The crypto collapse is also hurting several stocks with exposure to the industry. Broker Coinbase plummeted 17% Monday and is down more than 65% this year. Robinhood, which also lets people buy and sell some cryptocurrencies, has fallen more than 45% in 2022.
And shares of several cryptocurrency miners, the companies that run servers which solve the complex mathematical puzzles needed to generate new bitcoin and other cryptos, have tanked too.
Hive Blockchain (HVBTF), Marathon Digital Holdings (MARA) and Riot Blockchain (RIOT) are all down between 50% and 60% this year.
The massive pullback in these and other momentum tech stocks is yet another sign of the rapid shift in the market's mood this year. The CNN Business Fear & Greed Index, which measures seven indicators of market sentiment, is in Extreme Fear territory.
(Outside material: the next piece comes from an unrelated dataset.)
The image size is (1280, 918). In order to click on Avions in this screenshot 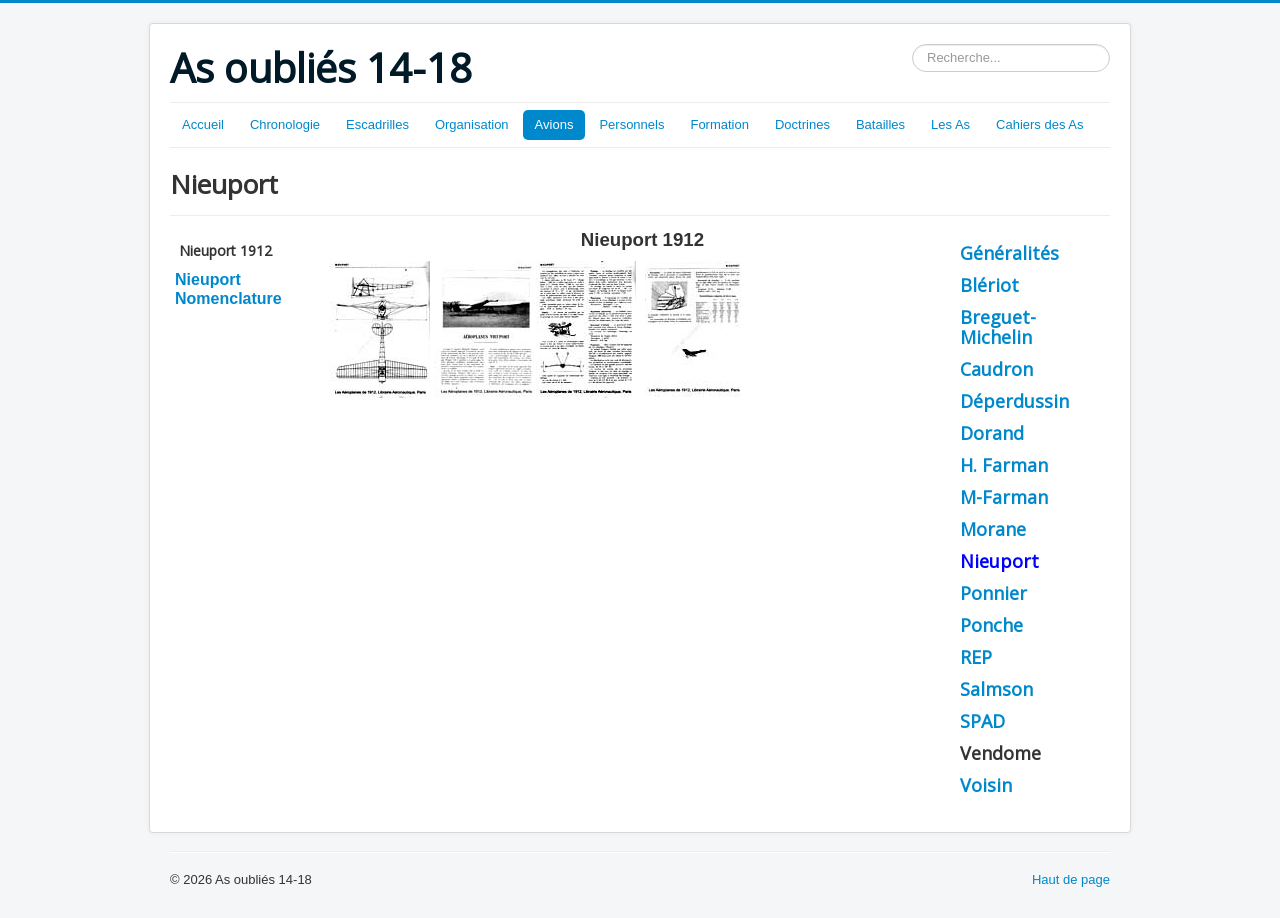 , I will do `click(554, 124)`.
Investors may continue to shun volatile cryptos in favour of safe havens, such as dividend-paying blue-chip stocks.
Traders are "more reluctant to adopt the additional risk associated with the crypto sphere," said Tammy Da Costa, an analyst at DailyFX, in a report.
She added that "the future of individual coins or tokens remains dubious" and that "interest rate hikes are likely to jeopardize the short-term potential for profits" in bitcoin, Ethereum and other established cryptos.